YOUR OBJECTIVE ▸
Copy word for word, please, the lines of the entries below running from the one containing "Screenshot is 400x2576." to the one containing "About Us (223, 2539)", both ends included.
** Opening PROVIDED INFORMATION block **
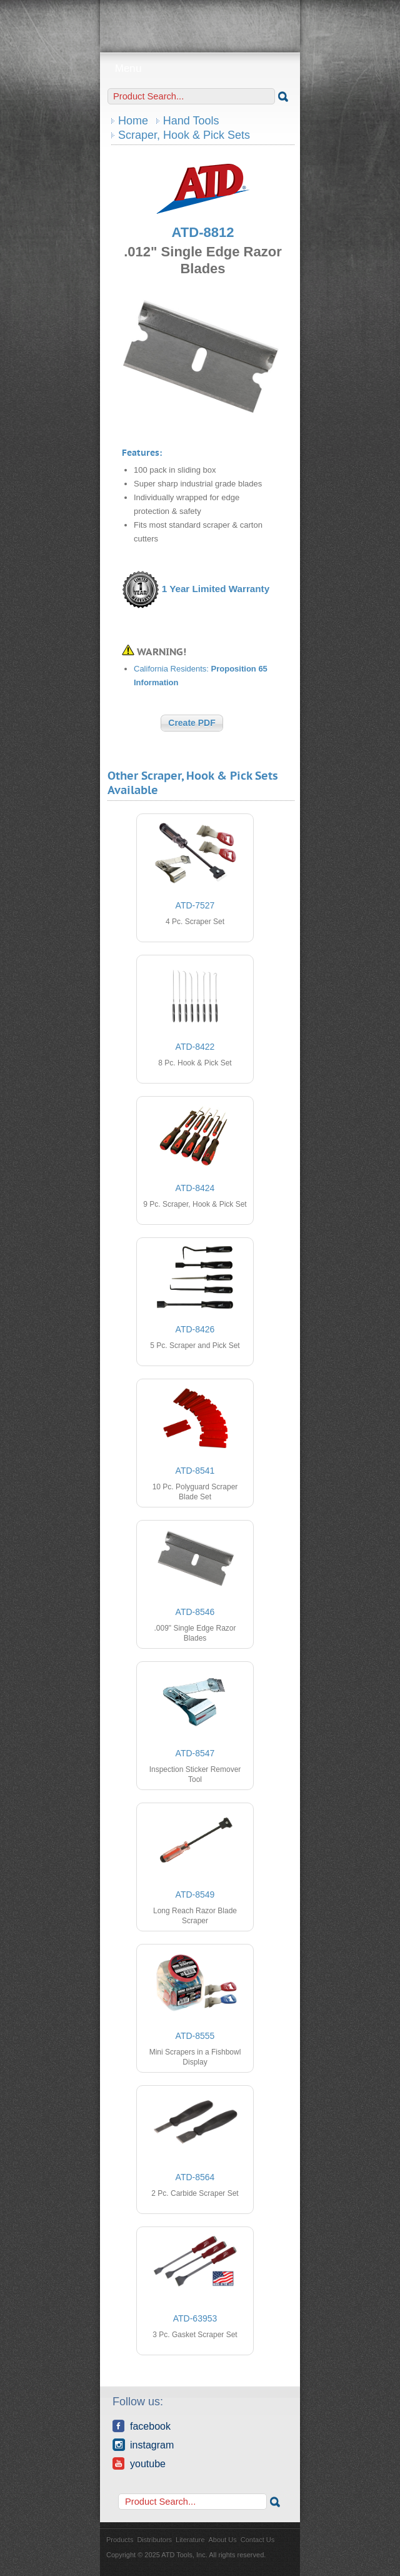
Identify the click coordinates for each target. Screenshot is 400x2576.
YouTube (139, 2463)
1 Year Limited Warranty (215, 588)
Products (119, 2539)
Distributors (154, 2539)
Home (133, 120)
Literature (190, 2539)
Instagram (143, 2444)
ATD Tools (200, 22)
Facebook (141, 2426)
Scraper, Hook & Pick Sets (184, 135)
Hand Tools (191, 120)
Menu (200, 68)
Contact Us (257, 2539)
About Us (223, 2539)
** Closing PROVIDED INFORMATION block **
** Opening PROVIDED INFORMATION block **
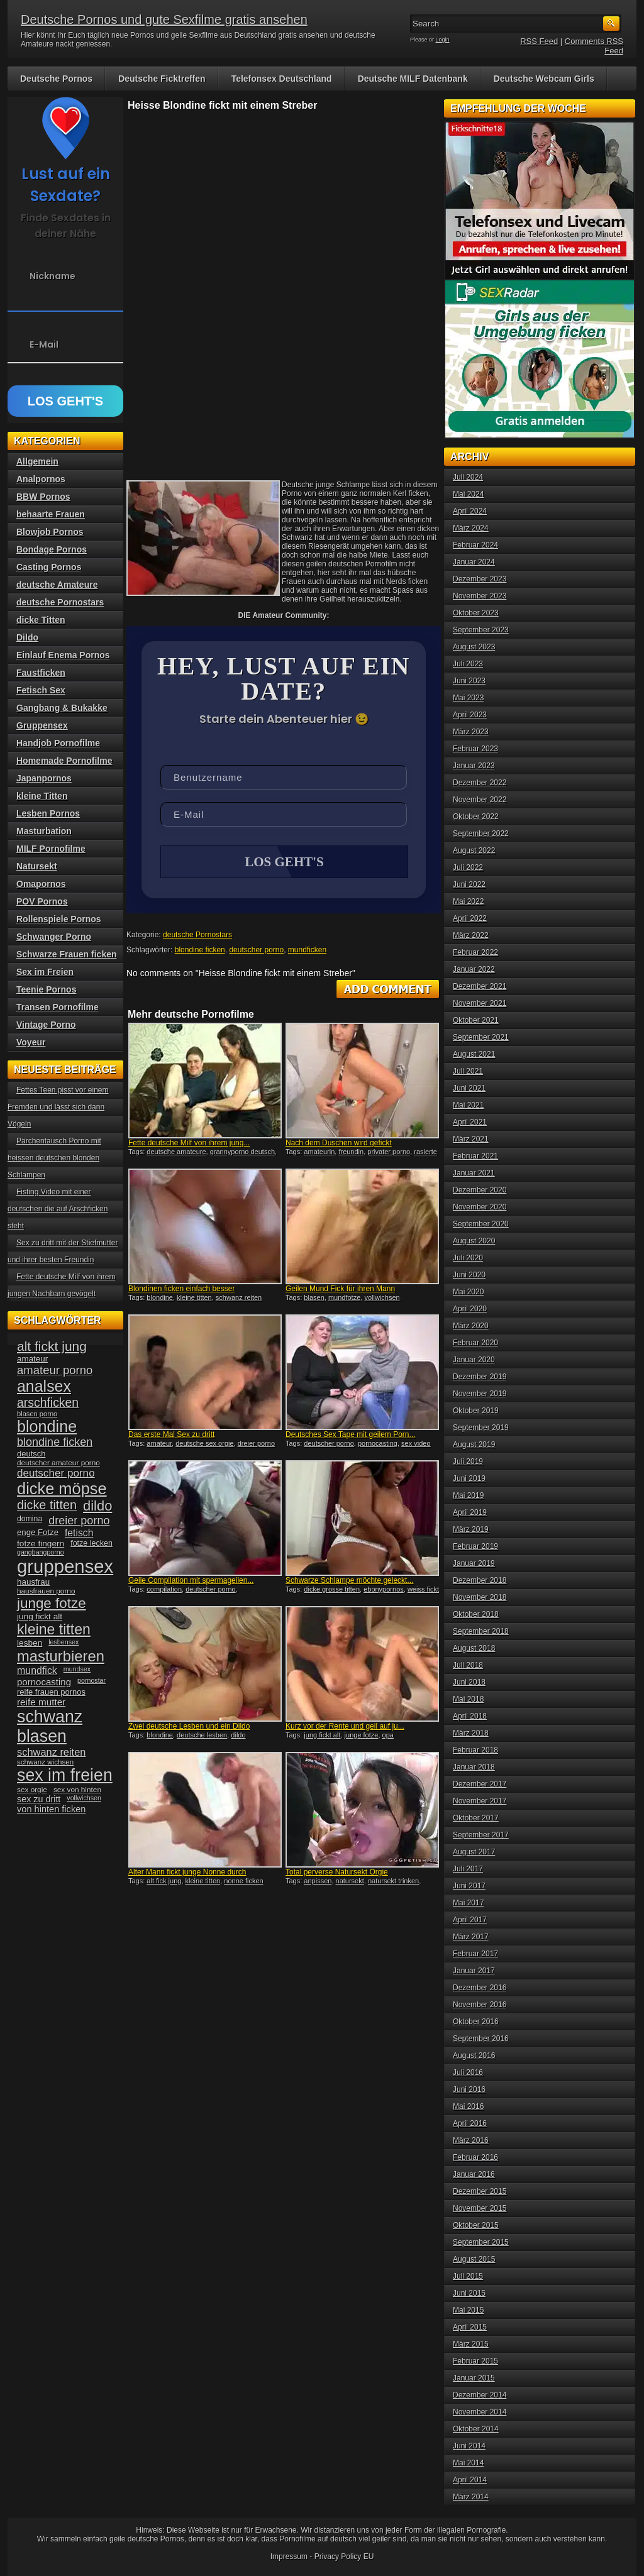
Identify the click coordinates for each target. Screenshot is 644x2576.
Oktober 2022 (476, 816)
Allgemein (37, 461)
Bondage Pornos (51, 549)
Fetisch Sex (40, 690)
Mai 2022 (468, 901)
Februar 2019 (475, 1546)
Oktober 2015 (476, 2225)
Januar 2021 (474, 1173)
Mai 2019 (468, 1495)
** Closing PROVIDED INFORMATION block **
OUTPUT ▸
Identify the click coordinates for each target. Screenshot is 400x2576.
YouTube (139, 2463)
1 Year Limited Warranty (215, 588)
Products (119, 2539)
Distributors (154, 2539)
Home (133, 120)
Literature (190, 2539)
Instagram (143, 2444)
ATD Tools (200, 22)
Facebook (141, 2426)
Scraper, Hook & Pick Sets (184, 135)
Hand Tools (191, 120)
Menu (200, 68)
Contact Us (257, 2539)
About Us (223, 2539)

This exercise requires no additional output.